Function Induction and Task Generalization: An Interpretability Study with Off-by-One Addition¶

Conference: ICLR 2026 arXiv: 2507.09875 Code: INK-USC/function-induction Area: Causal Inference Keywords: mechanistic interpretability, in-context learning, induction heads, function vectors, task generalization, path patching

TL;DR¶

Using off-by-one addition (e.g., 1+1=3, 2+2=5) as a counterfactual task, this paper applies path patching to reveal a function induction mechanism within large language models — an attention head circuit that performs inductive reasoning at the function level, transcending token-level pattern matching — and demonstrates that this mechanism is reused across tasks.

Background & Motivation¶

Importance of task-level generalization: As LLM deployment scenarios continue to expand, incorporating all tasks into training data prior to deployment is infeasible, making the ability to handle unseen tasks via in-context learning (ICL) at inference time critically important.

Limitations of prior understanding: Existing mechanistic interpretability work on ICL has focused primarily on induction heads (token-level copy-paste, i.e., [A][B]...[A]→[B]) and function vectors (single-step mapping tasks such as country→capital), leaving complex generalization scenarios involving multi-step reasoning or novel defined concepts underexplored.

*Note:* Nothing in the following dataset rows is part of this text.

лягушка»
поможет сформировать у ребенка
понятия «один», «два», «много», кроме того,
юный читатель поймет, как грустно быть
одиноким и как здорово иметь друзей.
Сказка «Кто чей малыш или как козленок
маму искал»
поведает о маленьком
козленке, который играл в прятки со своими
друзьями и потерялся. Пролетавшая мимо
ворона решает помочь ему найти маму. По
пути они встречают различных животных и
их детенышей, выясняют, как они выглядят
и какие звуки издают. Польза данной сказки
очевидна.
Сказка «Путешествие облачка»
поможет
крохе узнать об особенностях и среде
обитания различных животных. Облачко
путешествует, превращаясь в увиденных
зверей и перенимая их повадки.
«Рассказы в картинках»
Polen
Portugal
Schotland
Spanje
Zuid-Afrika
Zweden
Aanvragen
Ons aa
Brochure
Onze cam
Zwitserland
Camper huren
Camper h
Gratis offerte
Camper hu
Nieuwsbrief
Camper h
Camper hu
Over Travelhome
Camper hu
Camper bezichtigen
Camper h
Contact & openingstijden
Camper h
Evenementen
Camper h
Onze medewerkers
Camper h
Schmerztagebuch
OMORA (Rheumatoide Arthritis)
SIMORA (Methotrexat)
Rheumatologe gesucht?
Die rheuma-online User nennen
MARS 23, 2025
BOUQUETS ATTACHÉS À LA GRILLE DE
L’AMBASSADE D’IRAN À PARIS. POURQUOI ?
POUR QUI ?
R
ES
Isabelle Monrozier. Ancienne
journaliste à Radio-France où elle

Elegant design of off-by-one addition: The task comprises two steps — standard addition followed by an unexpected +1 operation (i.e., 1+1=3) — forming a counterfactual, multi-step compositional task. A model either learns to apply +1 and output 7 (successful generalization) or adheres to arithmetic rules and outputs 6 (failed generalization).

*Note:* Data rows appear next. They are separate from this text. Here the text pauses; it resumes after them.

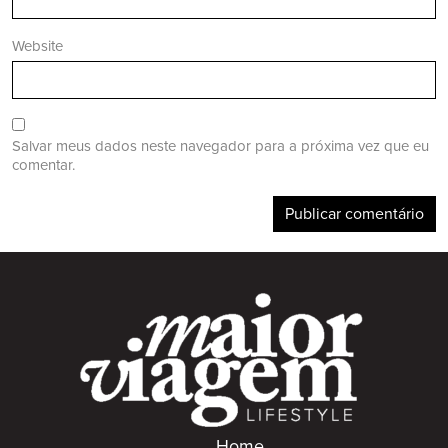
Website
Salvar meus dados neste navegador para a próxima vez que eu
comentar.
Home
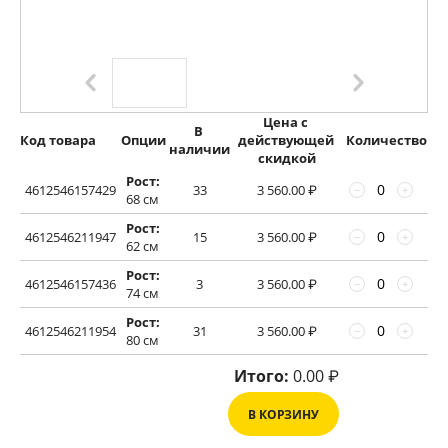
Цена с 
В 
Код товара
Опции
действующей 
Количество
наличии
скидкой
Рост:
4612546157429
33
3 560.00
₽
−
+
68 см
Рост:
4612546211947
15
3 560.00
₽
−
+
62 см
Рост:
4612546157436
3
3 560.00
₽
−
+
74 см
Рост:
4612546211954
31
3 560.00
₽
−
+
80 см
Итого:
0.00
₽
В КОРЗИНУ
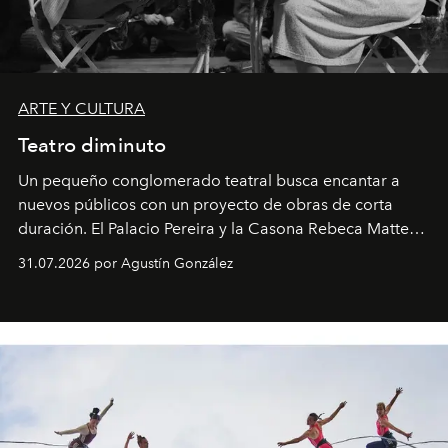
ARTE Y CULTURA
Teatro diminuto
Un pequeño conglomerado teatral busca encantar a
nuevos públicos con un proyecto de obras de corta
duración. El Palacio Pereira y la Casona Rebeca Matte
son algunos de los lugares que han albergado estas
31.07.2026 por Agustín González
miniobras. Sus puestas en escena son limpias; ponen el
foco en la historia y los personajes.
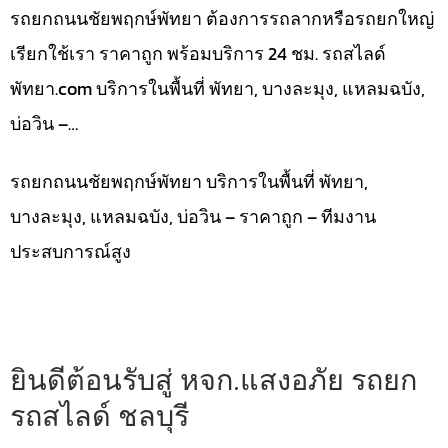
รถยกถนนชัยพฤกษ์พัทยา ต้องการรถลากหรือรถยกใหญ่
เรียกใช้เรา ราคาถูก พร้อมบริการ 24 ชม. รถสไลด์
พัทยา.com บริการในพื้นที่ พัทยา, บางละมุง, แหลมฉบัง,
บ่อวิน –…
รถยกถนนชัยพฤกษ์พัทยา บริการในพื้นที่ พัทยา,
บางละมุง, แหลมฉบัง, บ่อวิน – ราคาถูก – ทีมงาน
ประสบการณ์สูง
ยินดีต้อนรับสู่ หจก.แสงอภัย รถยก
รถสไลด์ ชลบุรี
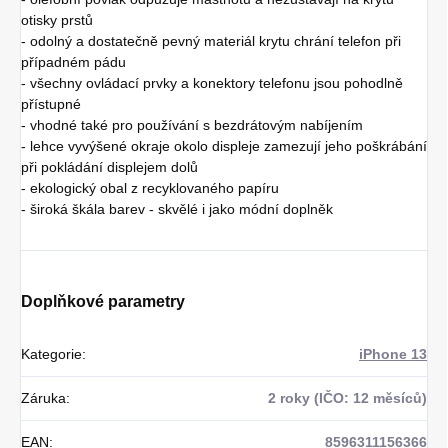
otisky prstů
- odolný a dostatečně pevný materiál krytu chrání telefon při
případném pádu
- všechny ovládací prvky a konektory telefonu jsou pohodlně
přístupné
- vhodné také pro používání s bezdrátovým nabíjením
- lehce vyvýšené okraje okolo displeje zamezují jeho poškrábání
při pokládání displejem dolů
- ekologický obal z recyklovaného papíru
- široká škála barev - skvělé i jako módní doplněk
Doplňkové parametry
Kategorie
:
iPhone 13
Záruka
:
2 roky (IČO: 12 měsíců)
EAN
:
8596311156366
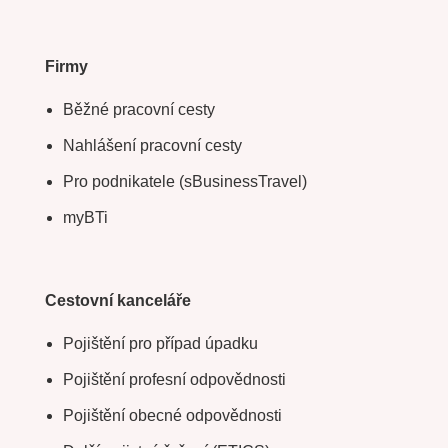
Firmy
Běžné pracovní cesty
Nahlášení pracovní cesty
Pro podnikatele (sBusinessTravel)
myBTi
Cestovní kanceláře
Pojištění pro případ úpadku
Pojištění profesní odpovědnosti
Pojištění obecné odpovědnosti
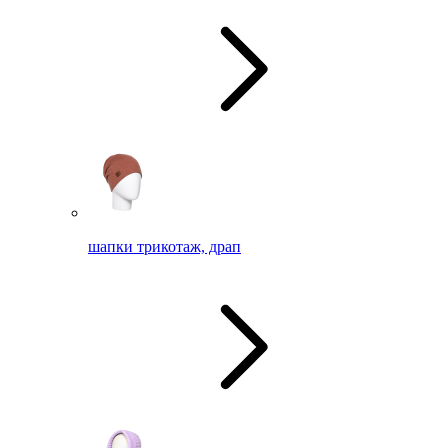
шапки трикотаж, драп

Empirically motivated analysis: Six mainstream LLMs (Llama-2/3, Mistral, Gemma-2, Qwen-2.5, Phi-4) all perform effectively on this task, with accuracy monotonically increasing with the number of shots, motivating a deeper investigation into the underlying mechanisms.

From token induction to function induction: Traditional induction heads induce a zeroth-order constant function \(f = \text{output}([B])\); this paper seeks to determine whether models can induce a first-order function \(f(x) = x + 1\), thereby elevating mechanistic understanding from the token level to the function level.

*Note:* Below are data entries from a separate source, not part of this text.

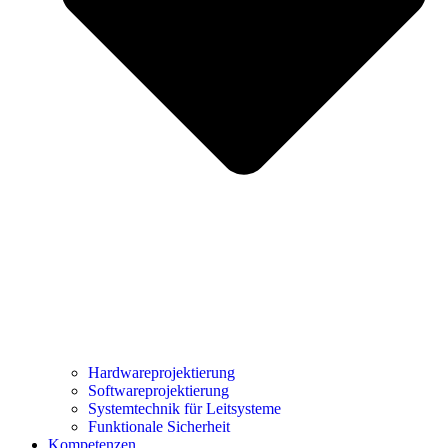
Hardwareprojektierung
Softwareprojektierung
Systemtechnik für Leitsysteme
Funktionale Sicherheit
Kompetenzen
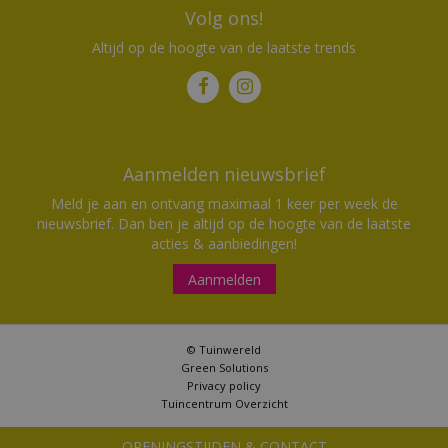
Volg ons!
Altijd op de hoogte van de laatste trends
Aanmelden nieuwsbrief
Meld je aan en ontvang maximaal 1 keer per week de
nieuwsbrief. Dan ben je altijd op de hoogte van de laatste
acties & aanbiedingen!
Aanmelden
© Tuinwereld
Green Solutions
Privacy policy
Tuincentrum Overzicht
Weber Traveler, Black
OPENINGSTIJDEN & CONTACT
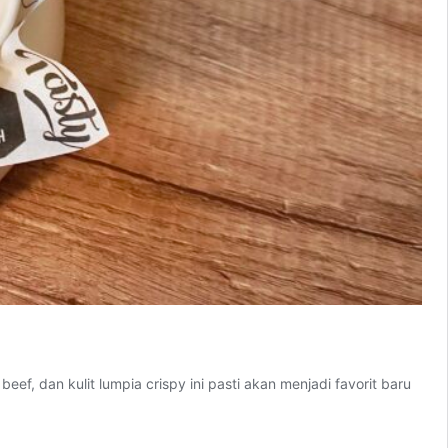
, dan kulit lumpia crispy ini pasti akan menjadi favorit baru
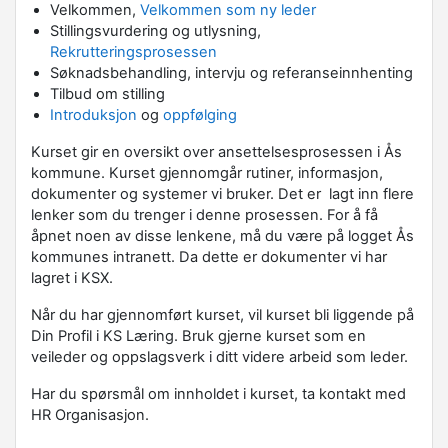
Velkommen,
Velkommen som ny leder
Stillingsvurdering og utlysning,
Rekrutteringsprosessen
Søknadsbehandling, intervju og referanseinnhenting
Tilbud om stilling
Introduksjon
og
oppfølging
Kurset gir en oversikt over ansettelsesprosessen i Ås
kommune. Kurset gjennomgår rutiner, informasjon,
dokumenter og systemer vi bruker. Det er lagt inn flere
lenker som du trenger i denne prosessen. For å få
åpnet noen av disse lenkene, må du være på logget Ås
kommunes intranett. Da dette er dokumenter vi har
lagret i KSX.
Når du har gjennomført kurset, vil kurset bli liggende på
Din Profil i KS Læring. Bruk gjerne kurset som en
veileder og oppslagsverk i ditt videre arbeid som leder.
Har du spørsmål om innholdet i kurset, ta kontakt med
HR Organisasjon.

Need to verify cross-task reuse: If function induction is a general-purpose mechanism, it should be reused across tasks with similar structure but entirely different sub-steps, which has important implications for understanding model compositionality and flexibility.

Method¶

Overall Architecture¶

This paper employs mechanistic interpretability with path patching, using Gemma-2 (9B) as the primary subject of analysis. By contrasting activation propagation between a base prompt (standard addition, 1+1=2) and a contrast prompt (off-by-one addition, 1+1=3), the study traces the computational origin of the +1 function layer by layer, ultimately identifying a circuit composed of three groups of attention heads.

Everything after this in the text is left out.